Transcribed page contents:
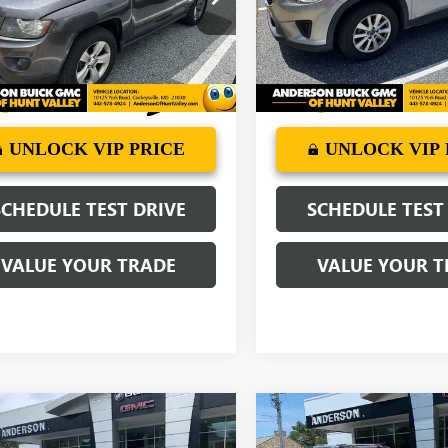
:
MKJM49
Model:
CX5SP2P
97 mi
51,850 mi
Ext.
Int.
More
More
UNLOCK VIP PRICE
UNLOCK VIP 
SCHEDULE TEST DRIVE
SCHEDULE TEST
VALUE YOUR TRADE
VALUE YOUR T
mpare Vehicle
Compare Vehicle
$13,794
$13,79
2019
CHEVROLET
USED
2016
GMC ACADI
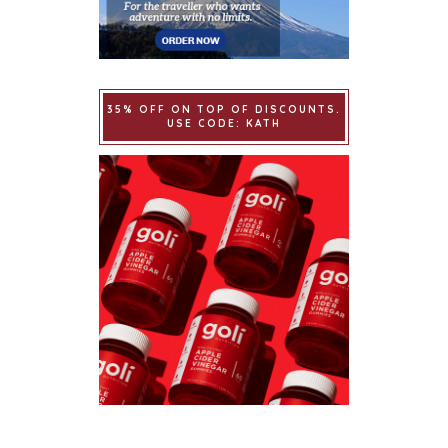
35% OFF ON TOP OF DISCOUNTS.
USE CODE: KATH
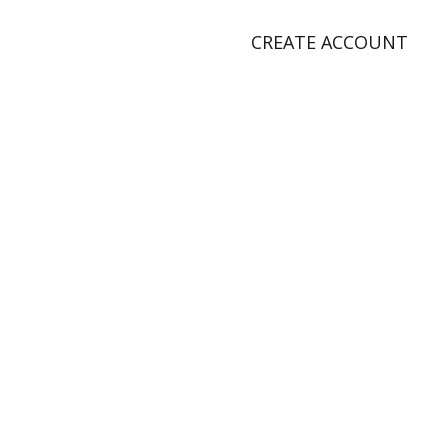
CREATE ACCOUNT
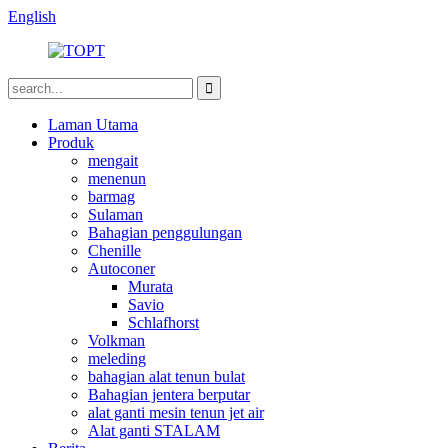
English
Laman Utama
Produk
mengait
menenun
barmag
Sulaman
Bahagian penggulungan
Chenille
Autoconer
Murata
Savio
Schlafhorst
Volkman
meleding
bahagian alat tenun bulat
Bahagian jentera berputar
alat ganti mesin tenun jet air
Alat ganti STALAM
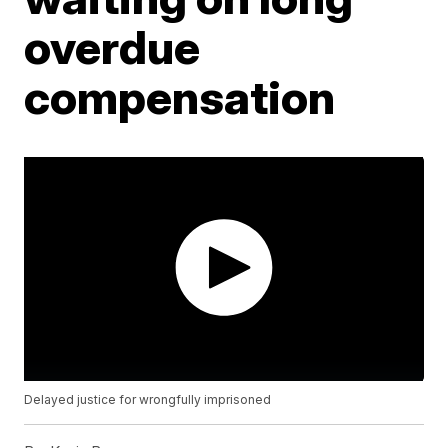
overdue
compensation
Delayed justice for wrongfully imprisoned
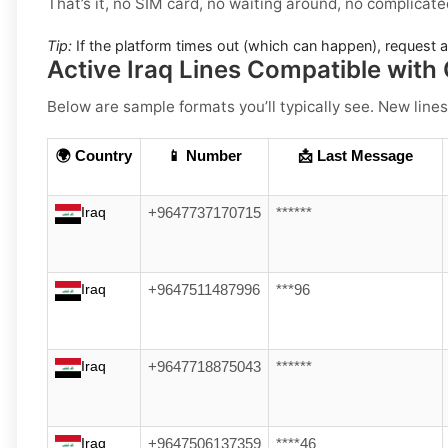
That’s it, no SIM card, no waiting around, no complicate
Tip:
If the platform times out (which can happen), request 
Active Iraq Lines Compatible with
Below are sample formats you’ll typically see. New lines
🌍 Country
📱 Number
📩 Last Message
Iraq
+9647737170715
******
Iraq
+9647511487996
***96
Iraq
+9647718875043
******
Iraq
+9647506137359
****46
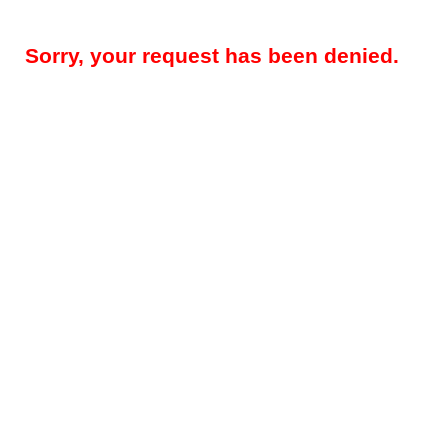
Sorry, your request has been denied.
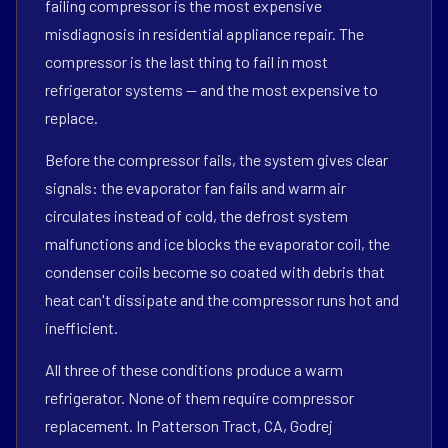
failing compressor is the most expensive
misdiagnosis in residential appliance repair. The
compressor is the last thing to fail in most
refrigerator systems — and the most expensive to
replace.
Before the compressor fails, the system gives clear
signals: the evaporator fan fails and warm air
circulates instead of cold, the defrost system
malfunctions and ice blocks the evaporator coil, the
condenser coils become so coated with debris that
heat can't dissipate and the compressor runs hot and
inefficient.
All three of these conditions produce a warm
refrigerator. None of them require compressor
replacement. In Patterson Tract, CA, Godrej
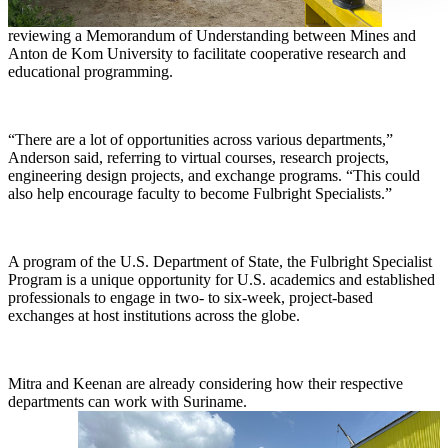
reviewing a Memorandum of Understanding between Mines and
Anton de Kom University to facilitate cooperative research and
educational programming.
“There are a lot of opportunities across various departments,”
Anderson said, referring to virtual courses, research projects,
engineering design projects, and exchange programs. “This could
also help encourage faculty to become Fulbright Specialists.”
A program of the U.S. Department of State, the Fulbright Specialist
Program is a unique opportunity for U.S. academics and established
professionals to engage in two- to six-week, project-based
exchanges at host institutions across the globe.
Mitra and Keenan are already considering how their respective
departments can work with Suriname.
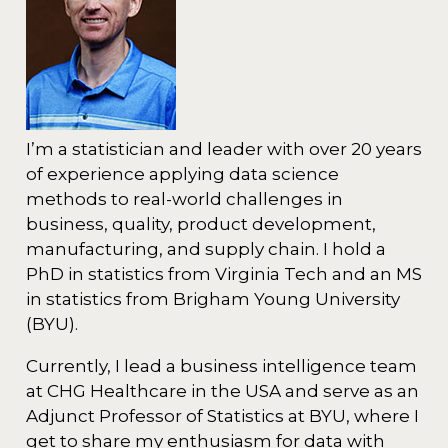
I’m a statistician and leader with over 20 years
of experience applying data science
methods to real-world challenges in
business, quality, product development,
manufacturing, and supply chain. I hold a
PhD in statistics from Virginia Tech and an MS
in statistics from Brigham Young University
(BYU).
Currently, I lead a business intelligence team
at CHG Healthcare in the USA and serve as an
Adjunct Professor of Statistics at BYU, where I
get to share my enthusiasm for data with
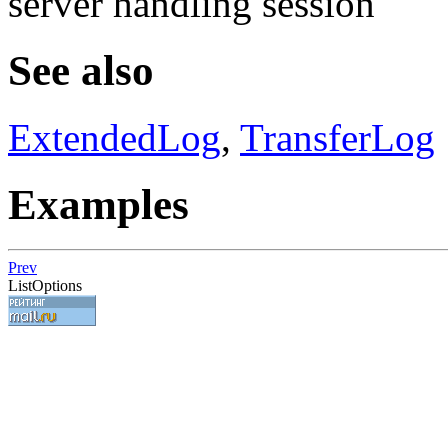
server handling session
See also
ExtendedLog
,
TransferLog
Examples
Prev
ListOptions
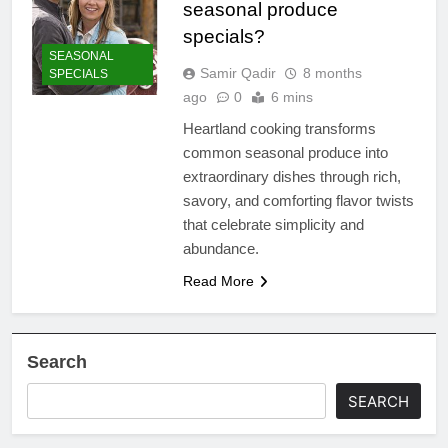
seasonal produce
specials?
SEASONAL
Samir Qadir
8 months
SPECIALS
ago
0
6 mins
Heartland cooking transforms
common seasonal produce into
extraordinary dishes through rich,
savory, and comforting flavor twists
that celebrate simplicity and
abundance.
Read More
Search
SEARCH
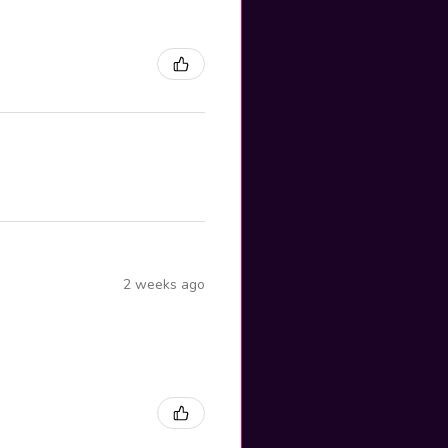
2 weeks ago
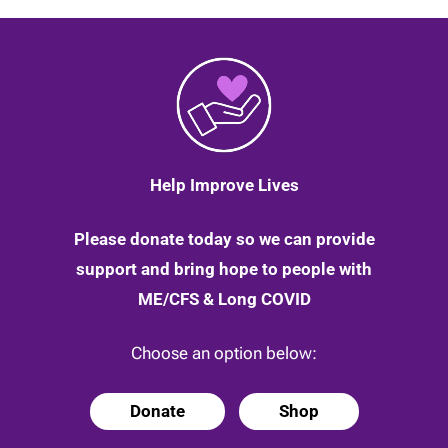
Help Improve Lives
Please donate today so we can provide
support and bring hope to people with
ME/CFS & Long COVID
Choose an option below:
Donate
Shop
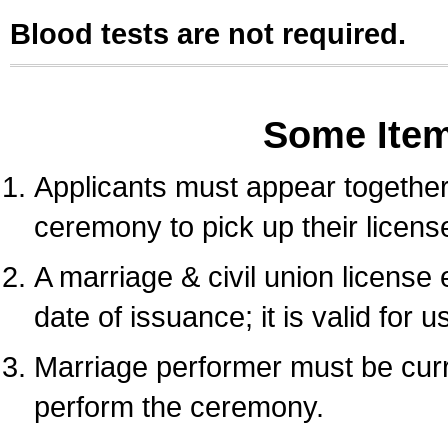
Blood tests are not required.
Some Ite
Applicants must appear together 
ceremony to pick up their licens
A marriage & civil union license
date of issuance; it is valid for 
Marriage performer must be curre
perform the ceremony.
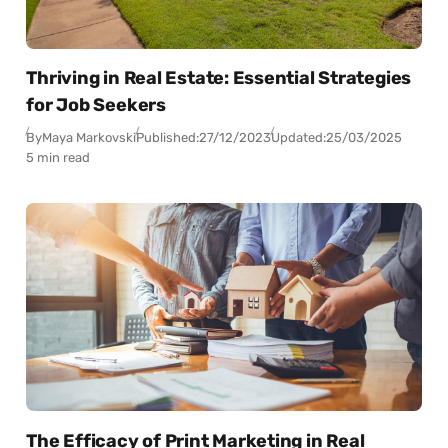
Thriving in Real Estate: Essential Strategies
for Job Seekers
By
Maya Markovski
Published:
27/12/2023
Updated:
25/03/2025
5 min read
The Efficacy of Print Marketing in Real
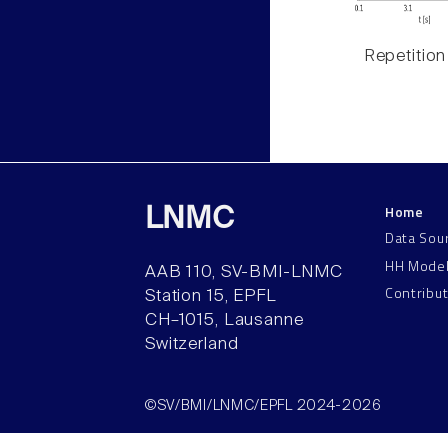
Repetition
Home
LNMC
Data Sou
HH Mode
AAB 110, SV-BMI-LNMC
Contribu
Station 15, EPFL
CH–1015, Lausanne
Switzerland
©SV/BMI/LNMC/EPFL 2024-2026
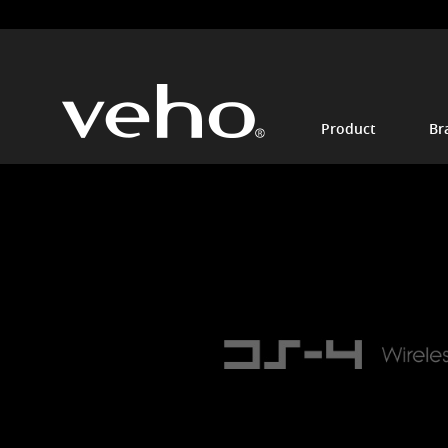
Product
Br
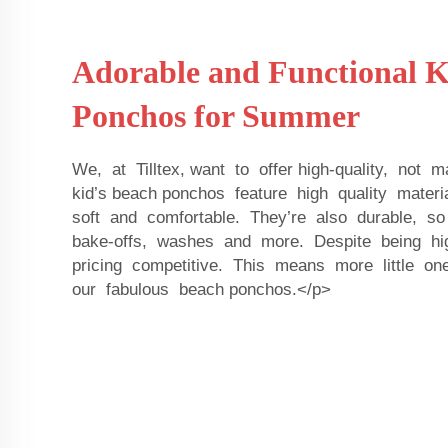
Adorable and Functional K
Ponchos for Summer
We, at Tilltex, want to offer high-quality, not
kid’s beach ponchos feature high quality mater
soft and comfortable. They’re also durable, s
bake-offs, washes and more. Despite being hi
pricing competitive. This means more little 
our fabulous beach ponchos.</p>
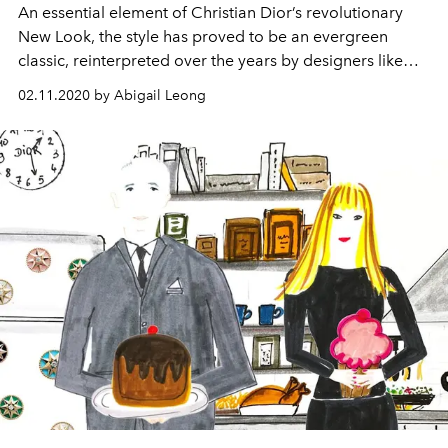
An essential element of Christian Dior’s revolutionary
New Look, the style has proved to be an evergreen
classic, reinterpreted over the years by designers like
Raf Simons, John Galliano, and Maria Grazia Chiuri
02.11.2020 by Abigail Leong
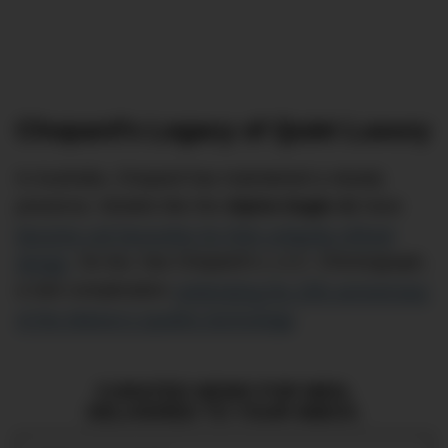
Chopard’s Legacy of Quiet Luxury
In Australia, Chopard has maintained a steady
presence. Models like the
Alpine Eagle
41
have
become cult favourites for their uniquely refined
design
. So too, has Chopard’s L.U.C. Chronograph,
a rare complication
celebrating the 25th anniversary
of the
Maison’s
Quattro technology
.
CURATED NEWS FOR MEN,
DELIVERED TO YOUR INBOX.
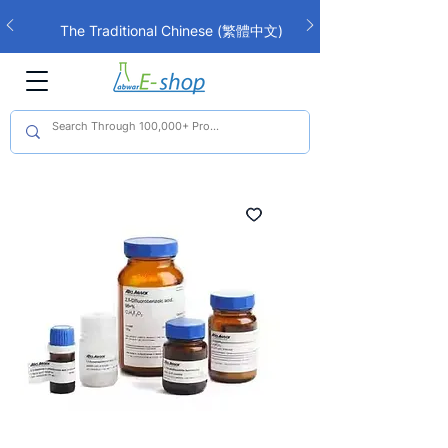
The Traditional Chinese (繁體中文)
interface is now live!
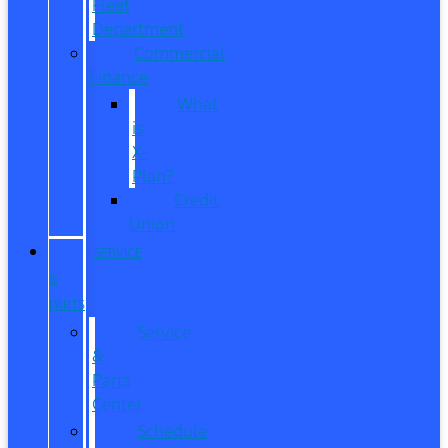
Fleet
Department
Commercial
Finance
What
is
X-
Plan?
Credit
Union
SERVICE
&
PARTS
Service
&
Parts
Center
Schedule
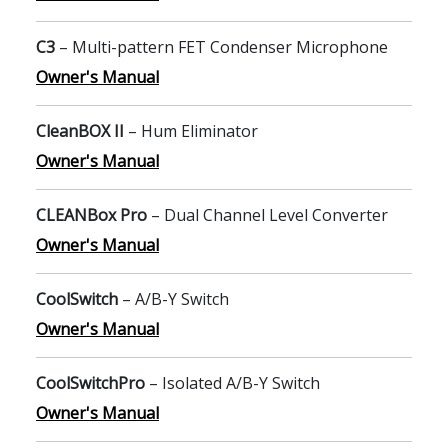
C3
– Multi-pattern FET Condenser Microphone
Owner's Manual
CleanBOX II
– Hum Eliminator
Owner's Manual
CLEANBox Pro
– Dual Channel Level Converter
Owner's Manual
CoolSwitch
– A/B-Y Switch
Owner's Manual
CoolSwitchPro
– Isolated A/B-Y Switch
Owner's Manual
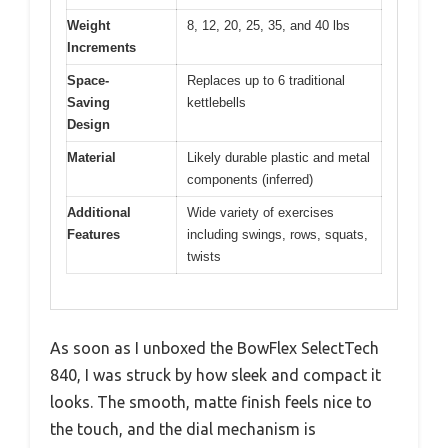
Weight
8, 12, 20, 25, 35, and 40 lbs
Increments
Space-
Replaces up to 6 traditional
Saving
kettlebells
Design
Material
Likely durable plastic and metal
components (inferred)
Additional
Wide variety of exercises
Features
including swings, rows, squats,
twists
As soon as I unboxed the BowFlex SelectTech
840, I was struck by how sleek and compact it
looks. The smooth, matte finish feels nice to
the touch, and the dial mechanism is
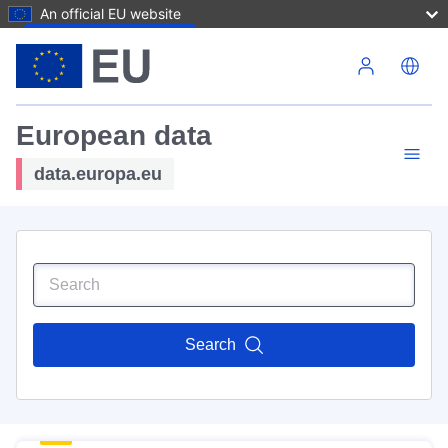
An official EU website
Skip to main content
European data
data.europa.eu
Search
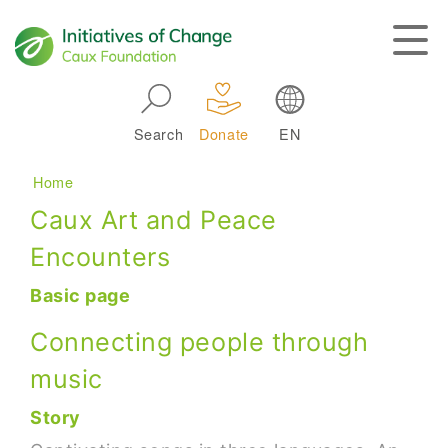
Skip to main navigation
Search
Donate
EN
Main navigation
Breadcrumb
Home
Caux Art and Peace
Encounters
Basic page
Connecting people through
music
Story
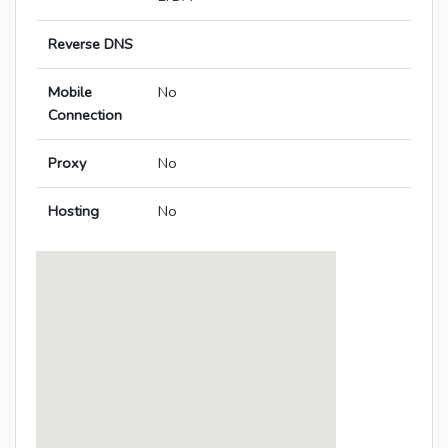
Reverse DNS
Mobile
No
Connection
Proxy
No
Hosting
No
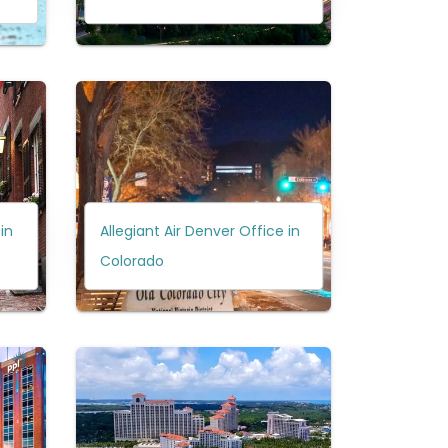
in
Allegiant Air Denver Office in
Colorado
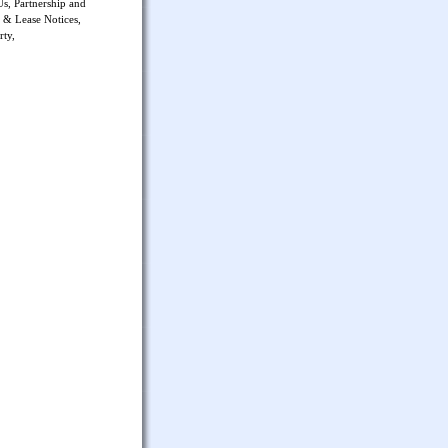
Us, Partnership and
 & Lease Notices,
rty,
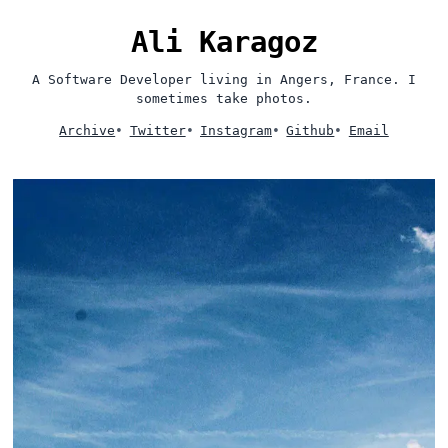
Ali Karagoz
A Software Developer living in Angers, France. I
sometimes take photos.
Archive
•
Twitter
•
Instagram
•
Github
•
Email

#### PROBLEM DESCRIPTION
Reprint the data verbatim, pictures excluded.

#### OUTPUT OF THE TASK
:
MKJM49
Model:
CX5SP2P
97 mi
51,850 mi
Ext.
Int.
More
More
UNLOCK VIP PRICE
UNLOCK VIP 
SCHEDULE TEST DRIVE
SCHEDULE TEST
VALUE YOUR TRADE
VALUE YOUR T
mpare Vehicle
Compare Vehicle
$13,794
$13,79
2019
CHEVROLET
USED
2016
GMC ACADI
35% OFF ON TOP OF DISCOUNTS.
USE CODE: KATH
CREATE ACCOUNT
English
Laman Utama
Produk
mengait
menenun
barmag
Sulaman
Bahagian penggulungan
Chenille
Autoconer
Murata
Savio
Schlafhorst
Volkman
meleding
bahagian alat tenun bulat
Bahagian jentera berputar
alat ganti mesin tenun jet air
Alat ganti STALAM
overdue
compensation
Delayed justice for wrongfully imprisoned
That’s it, no SIM card, no waiting around, no complicate
Tip:
If the platform times out (which can happen), request 
Active Iraq Lines Compatible with
Below are sample formats you’ll typically see. New lines
🌍 Country
📱 Number
📩 Last Message
Iraq
+9647737170715
******
Iraq
+9647511487996
***96
Iraq
+9647718875043
******
Iraq
+9647506137359
****46
Sorry, your request has been denied.
failing compressor is the most expensive
misdiagnosis in residential appliance repair. The
compressor is the last thing to fail in most
refrigerator systems — and the most expensive to
replace.
Before the compressor fails, the system gives clear
signals: the evaporator fan fails and warm air
circulates instead of cold, the defrost system
malfunctions and ice blocks the evaporator coil, the
condenser coils become so coated with debris that
heat can't dissipate and the compressor runs hot and
inefficient.
All three of these conditions produce a warm
refrigerator. None of them require compressor
replacement. In Patterson Tract, CA, Godrej
reviewing a Memorandum of Understanding between Mines and
Anton de Kom University to facilitate cooperative research and
educational programming.
“There are a lot of opportunities across various departments,”
Anderson said, referring to virtual courses, research projects,
engineering design projects, and exchange programs. “This could
also help encourage faculty to become Fulbright Specialists.”
A program of the U.S. Department of State, the Fulbright Specialist
Program is a unique opportunity for U.S. academics and established
professionals to engage in two- to six-week, project-based
exchanges at host institutions across the globe.
Mitra and Keenan are already considering how their respective
departments can work with Suriname.
I’m a statistician and leader with over 20 years
of experience applying data science
methods to real-world challenges in
business, quality, product development,
manufacturing, and supply chain. I hold a
PhD in statistics from Virginia Tech and an MS
in statistics from Brigham Young University
(BYU).
Currently, I lead a business intelligence team
at CHG Healthcare in the USA and serve as an
Adjunct Professor of Statistics at BYU, where I
get to share my enthusiasm for data with
server handling session
See also
ExtendedLog
,
TransferLog
Examples
Prev
ListOptions
seasonal produce
specials?
SEASONAL
Samir Qadir
8 months
SPECIALS
ago
0
6 mins
Heartland cooking transforms
common seasonal produce into
extraordinary dishes through rich,
savory, and comforting flavor twists
that celebrate simplicity and
abundance.
Read More
Search
SEARCH
2 weeks ago
Help Improve Lives
Please donate today so we can provide
support and bring hope to people with
ME/CFS & Long COVID
Choose an option below:
Donate
Shop
Blood tests are not required.
Some Ite
Applicants must appear together 
ceremony to pick up their licens
A marriage & civil union license
date of issuance; it is valid for 
Marriage performer must be curre
perform the ceremony.
Thriving in Real Estate: Essential Strategies
for Job Seekers
By
Maya Markovski
Published:
27/12/2023
Updated:
25/03/2025
5 min read
The Efficacy of Print Marketing in Real
Repetition
Home
LNMC
Data Sou
HH Mode
AAB 110, SV-BMI-LNMC
Contribu
Station 15, EPFL
CH–1015, Lausanne
Switzerland
©SV/BMI/LNMC/EPFL 2024-2026
Product
Br
Adorable and Functional K
Ponchos for Summer
We, at Tilltex, want to offer high-quality, not
kid’s beach ponchos feature high quality mater
soft and comfortable. They’re also durable, s
bake-offs, washes and more. Despite being hi
pricing competitive. This means more little 
our fabulous beach ponchos.</p>
An essential element of Christian Dior’s revolutionary
New Look, the style has proved to be an evergreen
classic, reinterpreted over the years by designers like
Raf Simons, John Galliano, and Maria Grazia Chiuri
02.11.2020 by Abigail Leong
Chopard’s Legacy of Quiet Luxury
In Australia, Chopard has maintained a steady
presence. Models like the
Alpine Eagle
41
have
become cult favourites for their uniquely refined
design
. So too, has Chopard’s L.U.C. Chronograph,
a rare complication
celebrating the 25th anniversary
of the
Maison’s
Quattro technology
.
CURATED NEWS FOR MEN,
DELIVERED TO YOUR INBOX.
The Traditional Chinese (繁體中文)
interface is now live!
Fleet
Department
Commercial
Finance
What
is
X-
Plan?
Credit
Union
SERVICE
&
PARTS
Service
&
Parts
Center
Schedule
C3
– Multi-pattern FET Condenser Microphone
Owner's Manual
CleanBOX II
– Hum Eliminator
Owner's Manual
CLEANBox Pro
– Dual Channel Level Converter
Owner's Manual
CoolSwitch
– A/B-Y Switch
Owner's Manual
CoolSwitchPro
– Isolated A/B-Y Switch
Owner's Manual
Weight
8, 12, 20, 25, 35, and 40 lbs
Increments
Space-
Replaces up to 6 traditional
Saving
kettlebells
Design
Material
Likely durable plastic and metal
components (inferred)
Additional
Wide variety of exercises
Features
including swings, rows, squats,
twists
As soon as I unboxed the BowFlex SelectTech
840, I was struck by how sleek and compact it
looks. The smooth, matte finish feels nice to
the touch, and the dial mechanism is
An official EU website
Skip to main content
European data
data.europa.eu
Search
Skip to main navigation
Search
Donate
EN
Main navigation
Breadcrumb
Home
Caux Art and Peace
Encounters
Basic page
Connecting people through
music
Story
Reverse DNS
Mobile
No
Connection
Proxy
No
Hosting
No
in
Allegiant Air Denver Office in
Colorado
Us, Partnership and
 & Lease Notices,
rty,
Ali Karagoz
A Software Developer living in Angers, France. I
sometimes take photos.
Archive
•
Twitter
•
Instagram
•
Github
•
Email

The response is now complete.